Brak silnych ruchów wynika nie tylko z sezonu urlopowego. Rynek czeka na wyniki kwartalne spółek amerykańskich. Niska aktywność strony popytowej będzie sprzyjać przedłużeniu się korekty na rynkach. W związku z coraz niższą zmiennością impulsy będą charakteryzowały się niską dynamiką. Indeksy mogą się w takiej sytuacji powoli osuwać lub oscylować w dość wąskim zakresie. Brak silnych impulsów z rynku akcji sprzyja utrzymaniu się konsolidacji na głównych parach walutowych.
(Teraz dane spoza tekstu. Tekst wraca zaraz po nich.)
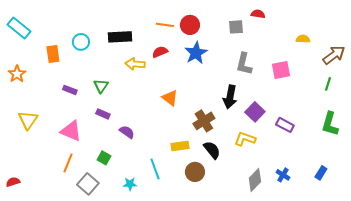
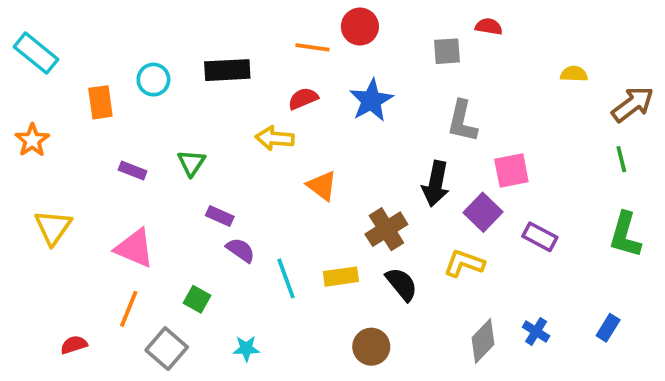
red circle: (190, 25) -> (360, 27), moved
yellow arrow: (135, 64) -> (275, 138), moved
pink square: (281, 70) -> (511, 170), moved
green line: (328, 84) -> (621, 159), turned -32
purple rectangle: (103, 114) -> (220, 216), moved
cyan line: (155, 169) -> (286, 278), moved
brown circle: (195, 172) -> (371, 347), moved
red semicircle: (13, 182) -> (74, 345), moved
Przebicia wsparć lub oporów technicznych będą na takim rynku zazwyczaj dobrą okazją do otwarcia pozycji przeciwnej do kierunku wybicia. Najlepszym przykładem jest ostatnie zachowanie funtdolara. W ubiegłym tygodniu miało miejsce fałszywe wybicie górą z konsolidacji 1,62-1,66, po czym rynek szybko wrócił do dolnego przedziału zakresu i wczoraj miało miejsce fałszywe przebicie dolnego zakresu. Trwający tydzień jest dość ubogi jeśli chodzi o dane makroekonomiczne, więc waluty powinny zachować dość silną korelacją z giełdami. Zmienność podskoczy, gdy rynek zacznie reagować na napływające raporty kwartalne.
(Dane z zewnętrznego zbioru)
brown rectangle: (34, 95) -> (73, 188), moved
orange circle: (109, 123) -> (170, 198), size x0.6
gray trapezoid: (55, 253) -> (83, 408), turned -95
EUR/PLN (EURPLN, 4.3673 -0.23%)
Dzisiaj na rynku złotego dominują niewielkie wahania i taka sytuacja może się utrzymać przez większą część dnia. Złotego wspierają informacje o tym, że planowana emisja obligacji denominowanych w dolarach cieszy się dużym zainteresowaniem. Ponadto pozytywnie na sentyment wpływa poranna próba wzrostów na giełdach europejskich oraz powrót eurodolara w okolice 1,40. W przypadku utrzymania pozytywnych tendencji na rynkach po otwarciu w USA, EURPLN może powrócić w okolice ostatnich minimów przy 4,35.
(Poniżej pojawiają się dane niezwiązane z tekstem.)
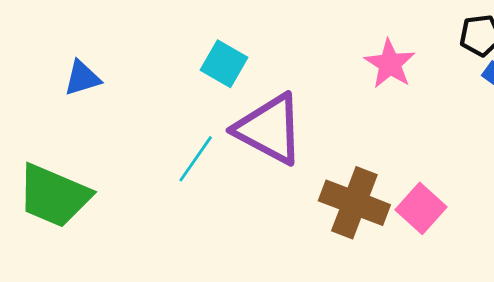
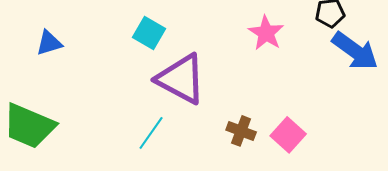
cyan line: (196, 159) -> (151, 133), moved
brown cross: (354, 203) -> (241, 131), size x0.6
EUR/USD (EURUSD, 1.3983 +0.08%)
Kiepskie nastroje w Azji przełożyły się na umocnienie dolara pod koniec sesji japońskiej. Niskie otwarcie na giełdach europejskich zostało wykorzystane przez kupujących i indeksy lekko zyskują. Równolegle trwa osłabienie dolara, ale ciągle w ramach ostatnich zakresów. Trend boczny powinien utrzymywać się z braku isilniejszych impulsów w postaci danych makroekonomicznych. Reakcja na dane o zamówieniach przemysłowych z Niemiec będzie raczej stonowana. Najbliższym oporem na EURUSD będzie strefa 1,3990-1,40. Strefą wsparcia pozostaje 1,3875-1,39. Na takim rynku z jakim mamy do czynienia obecnie, można spodziewać się dużo fałszywych wybić.